July 27, 2024
The Search For Life In The Icy depths.

We are on the cutting edge of one of the most important discoveries in human history: the first evidence of extraterrestrial life on Saturn’s moon Enceladus. We, humans, are trying to find a habitable planet in other galaxies, far away – Trappist-1 system, when there is a habitable planet(moon) right next door.

Planetary bodies with oceans are prime targets in the search for life beyond Earth owing to the essential role of liquid water in biochemical reactions that sustain living organisms. In addition to water, life requires energy and a source of essential chemical elements (C, H, N, O, P, and S). So one can say ‘Water is the elixir of life.’

NASA’s Cassini spacecraft has picked up the first evidence that chemical reactions are happening deep below the ice which could be creating an environment capable of supporting microbes. The same sorts of chemical reactions that sustain life near deep-sea hydrothermal vents here on Earth could potentially be occurring within Enceladus’ subsurface ocean, a new study published a few days back (April 13, 2017) in the journal Science suggests.

Enceladus as viewed from NASA’s Cassini spacecraft.

The 313-mile-wide (504 kilometers) Enceladus is just Saturn’s sixth-largest moon, but the object has loomed large in the minds of astrobiologists since 2005.

In that year, NASA’s Saturn-orbiting Cassini spacecraft first spotted geysers of water ice erupting from “tiger stripe” fissures near Enceladus’ south pole. Scientists think these geysers are blasting material from a sizeable ocean buried beneath the satellite’s ice shell.

Cassini Spacecraft

So, Enceladus has liquid water, one of the key ingredients required for life as we know it. (This ocean stays liquid because Saturn’s immense gravitational pull twists and stretches the moon, generating internal “tidal” heat.) And the new study suggests that the satellite possesses another key ingredient as well: an energy source.

Plumes of substances/vapour spray out from the surface of Enceladuds’ ocean – one of the substance is hydrogen.

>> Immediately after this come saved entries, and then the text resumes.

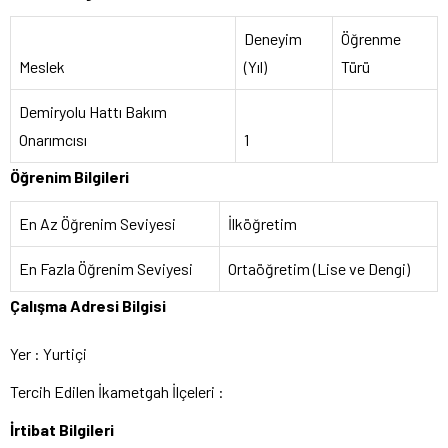
Deneyim
Öğrenme
Meslek
(Yıl)
Türü
Demiryolu Hattı Bakım
Onarımcısı
1
Öğrenim Bilgileri
En Az Öğrenim Seviyesi
İlköğretim
En Fazla Öğrenim Seviyesi
Ortaöğretim (Lise ve Dengi)
Çalışma Adresi Bilgisi
Yer : Yurtiçi
Tercih Edilen İkametgah İlçeleri :
İrtibat Bilgileri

Hydrogen gas, which could potentially provide a chemical energy source for life, is pouring into the subsurface ocean of Enceladus from hydrothermal activity on the seafloor. The presence of ample hydrogen in the moon’s ocean means that microbes – if any exist there – could use it to obtain energy by combining the hydrogen with carbon dioxide dissolved in the water.

The molecular hydrogen is most likely being produced continuously by reactions between hot water and rock in and around Enceladus’ core. The hydrothermal explanation is also consistent with a 2016 study by another research group, which concluded that tiny silica grains detected by Cassini could have been produced only in hot water at significant depths.

Plumes of vapour shooting up from Enceladus’ ocean.

 

 Earth’s deep-sea hydrothermal vents support rich communities of life, ecosystems powered by chemical energy rather than sunlight. Some of the most primitive metabolic pathways utilized by microbes in these environments involve the reduction of carbon dioxide (CO2) with H2 to form methane (CH4) by a process known as methanogenesis, The inferred presence of H2 and CO2 in Enceladus’ ocean therefore suggests that similar reactions could well be occurring deep beneath the moon’s icy shell. Indeed, the observed H2 levels indicate that a lot of chemical energy is potentially available in the ocean.
So if life can grow in similar conditions on earth then why not on this natural satellite.
The presence of H2 in the Enceladus’ ocean is an indicator for the presence of life.
So the final question is “Are We Alone?”